→ DATA SHOWN:
-- -- --
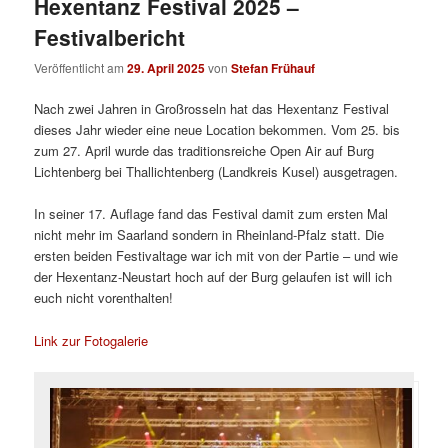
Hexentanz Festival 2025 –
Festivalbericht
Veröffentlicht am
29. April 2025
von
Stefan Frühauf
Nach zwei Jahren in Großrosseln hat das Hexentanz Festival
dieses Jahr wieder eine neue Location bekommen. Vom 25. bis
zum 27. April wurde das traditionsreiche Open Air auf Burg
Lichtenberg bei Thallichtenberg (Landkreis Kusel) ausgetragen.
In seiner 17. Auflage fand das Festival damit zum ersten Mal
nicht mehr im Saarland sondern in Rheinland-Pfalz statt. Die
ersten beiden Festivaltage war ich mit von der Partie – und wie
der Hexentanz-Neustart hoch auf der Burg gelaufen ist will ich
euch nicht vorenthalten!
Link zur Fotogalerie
-- -- --
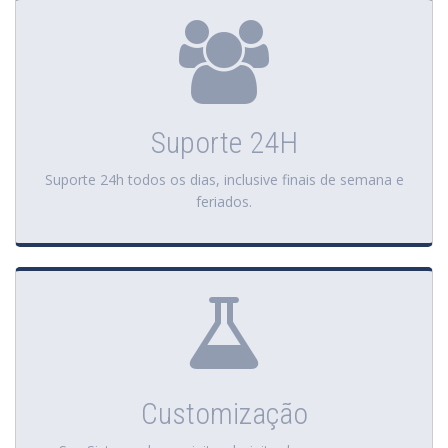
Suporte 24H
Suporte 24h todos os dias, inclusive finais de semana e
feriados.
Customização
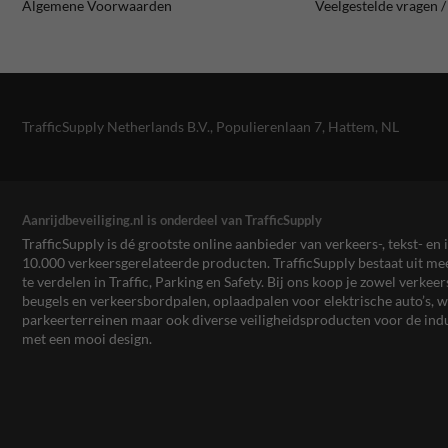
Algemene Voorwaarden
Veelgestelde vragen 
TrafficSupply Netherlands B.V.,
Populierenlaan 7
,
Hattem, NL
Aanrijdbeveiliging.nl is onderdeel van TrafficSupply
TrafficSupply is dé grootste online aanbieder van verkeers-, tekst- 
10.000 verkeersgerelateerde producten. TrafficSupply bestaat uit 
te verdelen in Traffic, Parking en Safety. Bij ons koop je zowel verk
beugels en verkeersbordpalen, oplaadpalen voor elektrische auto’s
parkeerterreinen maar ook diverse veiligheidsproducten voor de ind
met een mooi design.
-- -- --
→ WORK TO COMPLETE: Please copy every line in the entries where "Hexentanz" appears.

→ EXPECTED OUTPUT:
Hexentanz Festival 2025 –
Nach zwei Jahren in Großrosseln hat das Hexentanz Festival
der Hexentanz-Neustart hoch auf der Burg gelaufen ist will ich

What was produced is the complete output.